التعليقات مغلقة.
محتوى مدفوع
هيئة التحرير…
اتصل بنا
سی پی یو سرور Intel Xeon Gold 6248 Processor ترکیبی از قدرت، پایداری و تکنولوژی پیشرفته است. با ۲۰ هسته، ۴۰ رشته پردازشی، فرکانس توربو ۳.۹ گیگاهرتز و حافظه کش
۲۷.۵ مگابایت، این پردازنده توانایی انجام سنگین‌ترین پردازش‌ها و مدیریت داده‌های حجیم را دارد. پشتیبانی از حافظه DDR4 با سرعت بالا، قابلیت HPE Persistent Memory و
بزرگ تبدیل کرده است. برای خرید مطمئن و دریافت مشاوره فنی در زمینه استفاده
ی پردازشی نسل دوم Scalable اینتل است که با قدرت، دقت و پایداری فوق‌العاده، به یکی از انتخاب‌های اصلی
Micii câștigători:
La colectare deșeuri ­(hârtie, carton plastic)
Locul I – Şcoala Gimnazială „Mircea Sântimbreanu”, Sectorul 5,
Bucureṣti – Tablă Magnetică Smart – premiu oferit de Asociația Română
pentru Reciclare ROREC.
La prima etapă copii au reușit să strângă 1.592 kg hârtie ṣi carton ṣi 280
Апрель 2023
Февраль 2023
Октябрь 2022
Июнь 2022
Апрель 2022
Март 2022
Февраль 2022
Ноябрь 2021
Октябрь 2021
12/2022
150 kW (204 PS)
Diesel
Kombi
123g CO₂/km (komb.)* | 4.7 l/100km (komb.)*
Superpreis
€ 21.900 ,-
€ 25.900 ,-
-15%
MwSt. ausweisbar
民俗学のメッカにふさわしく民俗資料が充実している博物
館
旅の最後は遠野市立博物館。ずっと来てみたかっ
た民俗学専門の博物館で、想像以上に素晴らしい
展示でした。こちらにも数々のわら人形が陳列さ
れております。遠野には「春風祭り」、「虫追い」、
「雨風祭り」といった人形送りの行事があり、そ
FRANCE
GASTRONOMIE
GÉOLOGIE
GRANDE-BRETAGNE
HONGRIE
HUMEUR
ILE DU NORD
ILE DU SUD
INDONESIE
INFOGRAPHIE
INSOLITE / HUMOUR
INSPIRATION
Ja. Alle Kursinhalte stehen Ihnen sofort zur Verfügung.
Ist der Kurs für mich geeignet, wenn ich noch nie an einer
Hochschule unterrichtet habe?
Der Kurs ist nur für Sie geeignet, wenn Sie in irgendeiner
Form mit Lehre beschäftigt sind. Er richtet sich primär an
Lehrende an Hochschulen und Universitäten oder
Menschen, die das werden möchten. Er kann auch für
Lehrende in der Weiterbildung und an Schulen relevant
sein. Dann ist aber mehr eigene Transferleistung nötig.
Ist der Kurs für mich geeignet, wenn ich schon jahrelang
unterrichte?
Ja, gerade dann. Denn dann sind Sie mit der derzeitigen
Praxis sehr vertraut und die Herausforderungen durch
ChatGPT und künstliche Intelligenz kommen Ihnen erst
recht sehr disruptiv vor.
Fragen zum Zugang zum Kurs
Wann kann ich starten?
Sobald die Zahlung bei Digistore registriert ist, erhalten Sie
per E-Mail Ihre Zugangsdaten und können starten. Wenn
┄┄┄┄┄┄
--- WORK TO COMPLETE ---
Type the records again in full, matching them exactly.

--- RESPONSE TO THE TASK ---
التعليقات مغلقة.
محتوى مدفوع
هيئة التحرير…
اتصل بنا
سی پی یو سرور Intel Xeon Gold 6248 Processor ترکیبی از قدرت، پایداری و تکنولوژی پیشرفته است. با ۲۰ هسته، ۴۰ رشته پردازشی، فرکانس توربو ۳.۹ گیگاهرتز و حافظه کش
۲۷.۵ مگابایت، این پردازنده توانایی انجام سنگین‌ترین پردازش‌ها و مدیریت داده‌های حجیم را دارد. پشتیبانی از حافظه DDR4 با سرعت بالا، قابلیت HPE Persistent Memory و
بزرگ تبدیل کرده است. برای خرید مطمئن و دریافت مشاوره فنی در زمینه استفاده
ی پردازشی نسل دوم Scalable اینتل است که با قدرت، دقت و پایداری فوق‌العاده، به یکی از انتخاب‌های اصلی
Micii câștigători:
La colectare deșeuri ­(hârtie, carton plastic)
Locul I – Şcoala Gimnazială „Mircea Sântimbreanu”, Sectorul 5,
Bucureṣti – Tablă Magnetică Smart – premiu oferit de Asociația Română
pentru Reciclare ROREC.
La prima etapă copii au reușit să strângă 1.592 kg hârtie ṣi carton ṣi 280
Апрель 2023
Февраль 2023
Октябрь 2022
Июнь 2022
Апрель 2022
Март 2022
Февраль 2022
Ноябрь 2021
Октябрь 2021
12/2022
150 kW (204 PS)
Diesel
Kombi
123g CO₂/km (komb.)* | 4.7 l/100km (komb.)*
Superpreis
€ 21.900 ,-
€ 25.900 ,-
-15%
MwSt. ausweisbar
民俗学のメッカにふさわしく民俗資料が充実している博物
館
旅の最後は遠野市立博物館。ずっと来てみたかっ
た民俗学専門の博物館で、想像以上に素晴らしい
展示でした。こちらにも数々のわら人形が陳列さ
れております。遠野には「春風祭り」、「虫追い」、
「雨風祭り」といった人形送りの行事があり、そ
FRANCE
GASTRONOMIE
GÉOLOGIE
GRANDE-BRETAGNE
HONGRIE
HUMEUR
ILE DU NORD
ILE DU SUD
INDONESIE
INFOGRAPHIE
INSOLITE / HUMOUR
INSPIRATION
Ja. Alle Kursinhalte stehen Ihnen sofort zur Verfügung.
Ist der Kurs für mich geeignet, wenn ich noch nie an einer
Hochschule unterrichtet habe?
Der Kurs ist nur für Sie geeignet, wenn Sie in irgendeiner
Form mit Lehre beschäftigt sind. Er richtet sich primär an
Lehrende an Hochschulen und Universitäten oder
Menschen, die das werden möchten. Er kann auch für
Lehrende in der Weiterbildung und an Schulen relevant
sein. Dann ist aber mehr eigene Transferleistung nötig.
Ist der Kurs für mich geeignet, wenn ich schon jahrelang
unterrichte?
Ja, gerade dann. Denn dann sind Sie mit der derzeitigen
Praxis sehr vertraut und die Herausforderungen durch
ChatGPT und künstliche Intelligenz kommen Ihnen erst
recht sehr disruptiv vor.
Fragen zum Zugang zum Kurs
Wann kann ich starten?
Sobald die Zahlung bei Digistore registriert ist, erhalten Sie
per E-Mail Ihre Zugangsdaten und können starten. Wenn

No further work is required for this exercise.